Je suis partie sans bagage : ni remords, ni regrets. Rien de bien trop lourd à traîner derrière moi, si ce n'est la culpabilité et ce sentiment de lâcheté. Je me trouvais peu courageuse de partir pour fuir mes problèmes.
J'ai su trouver la beauté dans le regard d'un bébé en Inde, dans le sourire d'une jeune fille au Kenya, dans la main tendue d'un enfant au Mexique, dans chaque parole, dans chaque histoire, chaque choix, chaque chanson, chaque tradition gravée dans ma mémoire.

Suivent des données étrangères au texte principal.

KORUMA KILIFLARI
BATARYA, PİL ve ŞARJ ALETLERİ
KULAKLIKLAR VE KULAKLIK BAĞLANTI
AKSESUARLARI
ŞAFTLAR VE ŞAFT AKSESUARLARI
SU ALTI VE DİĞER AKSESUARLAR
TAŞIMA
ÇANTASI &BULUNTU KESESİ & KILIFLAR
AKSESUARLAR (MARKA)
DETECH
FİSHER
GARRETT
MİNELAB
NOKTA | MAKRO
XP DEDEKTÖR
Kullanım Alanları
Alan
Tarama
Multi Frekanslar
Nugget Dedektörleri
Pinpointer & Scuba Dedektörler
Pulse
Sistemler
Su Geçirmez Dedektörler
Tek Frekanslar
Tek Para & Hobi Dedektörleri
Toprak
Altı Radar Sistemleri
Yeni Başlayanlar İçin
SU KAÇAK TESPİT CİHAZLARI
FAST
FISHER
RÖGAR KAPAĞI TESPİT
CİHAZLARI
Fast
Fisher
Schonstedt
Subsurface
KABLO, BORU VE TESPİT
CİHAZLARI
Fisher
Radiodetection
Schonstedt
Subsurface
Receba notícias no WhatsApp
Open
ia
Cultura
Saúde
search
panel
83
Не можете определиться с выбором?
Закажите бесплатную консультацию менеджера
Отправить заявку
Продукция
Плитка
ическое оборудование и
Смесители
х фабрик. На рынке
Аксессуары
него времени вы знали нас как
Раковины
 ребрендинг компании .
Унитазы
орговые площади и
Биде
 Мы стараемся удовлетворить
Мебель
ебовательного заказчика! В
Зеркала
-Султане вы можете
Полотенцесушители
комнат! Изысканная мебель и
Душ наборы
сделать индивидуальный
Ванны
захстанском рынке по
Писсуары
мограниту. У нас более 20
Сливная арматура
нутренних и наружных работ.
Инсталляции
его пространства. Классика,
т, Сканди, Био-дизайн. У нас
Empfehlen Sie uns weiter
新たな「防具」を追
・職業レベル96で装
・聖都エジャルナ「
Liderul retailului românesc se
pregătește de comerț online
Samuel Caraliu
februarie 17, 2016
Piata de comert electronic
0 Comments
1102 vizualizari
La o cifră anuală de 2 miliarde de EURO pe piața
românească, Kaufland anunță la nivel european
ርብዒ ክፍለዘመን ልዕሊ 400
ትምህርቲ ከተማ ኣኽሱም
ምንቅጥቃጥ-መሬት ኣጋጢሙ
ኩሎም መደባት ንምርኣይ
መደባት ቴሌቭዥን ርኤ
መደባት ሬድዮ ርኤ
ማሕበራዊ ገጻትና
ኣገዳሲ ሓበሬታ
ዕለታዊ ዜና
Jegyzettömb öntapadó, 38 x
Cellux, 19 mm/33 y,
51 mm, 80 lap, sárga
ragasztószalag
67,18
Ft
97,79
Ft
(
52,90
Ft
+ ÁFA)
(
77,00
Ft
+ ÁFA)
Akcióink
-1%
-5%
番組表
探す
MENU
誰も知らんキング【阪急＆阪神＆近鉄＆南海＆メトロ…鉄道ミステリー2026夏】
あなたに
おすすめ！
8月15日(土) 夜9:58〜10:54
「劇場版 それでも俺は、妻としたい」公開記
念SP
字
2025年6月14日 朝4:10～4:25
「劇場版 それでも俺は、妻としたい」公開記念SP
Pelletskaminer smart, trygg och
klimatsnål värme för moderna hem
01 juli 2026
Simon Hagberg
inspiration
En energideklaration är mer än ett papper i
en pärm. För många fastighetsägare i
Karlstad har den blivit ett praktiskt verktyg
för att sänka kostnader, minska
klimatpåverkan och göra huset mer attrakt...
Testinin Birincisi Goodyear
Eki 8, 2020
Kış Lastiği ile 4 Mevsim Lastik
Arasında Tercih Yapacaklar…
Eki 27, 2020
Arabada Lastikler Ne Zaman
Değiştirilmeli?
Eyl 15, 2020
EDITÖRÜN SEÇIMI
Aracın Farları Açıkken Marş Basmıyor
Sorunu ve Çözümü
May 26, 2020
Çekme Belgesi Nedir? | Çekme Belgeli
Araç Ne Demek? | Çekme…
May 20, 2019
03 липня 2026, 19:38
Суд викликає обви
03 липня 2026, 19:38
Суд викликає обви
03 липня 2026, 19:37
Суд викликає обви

Si je devais choisir un nouveau nom au carnet que tu es, sûrement t'appellerais-je bien autrement : un carnet de bord suit nos voyages, et je t'ai laissé là... Alors peut être serais-tu mes Mémoires, en quelques sortes ?
Au bout du voyage, je n'ai pas trouvé les réponses à mes questions. Mais je sais que je suis loin d'être la seule à me demander "Pourquoi moi ?". Je sais que je suis la Fleur Sauvage que maman aimait tant, je suis libre, fougueuse. Je sais surtout une chose. Et c'est là l'essentiel. Ce sera ma toute dernière phrase, avant de refermer à tout jamais ce carnet. Car j'ai décidé de vivre ma vie, plutôt que d'en faire un récit. Oui, aujourd'hui j'ai compris.
Parfois, avec la force de notre volonté, on peut changer le monde, on peut changer des vies. Si ton destin, ton chemin est tout tracé, il te suffit parfois de prendre un crayon et de le redessiner.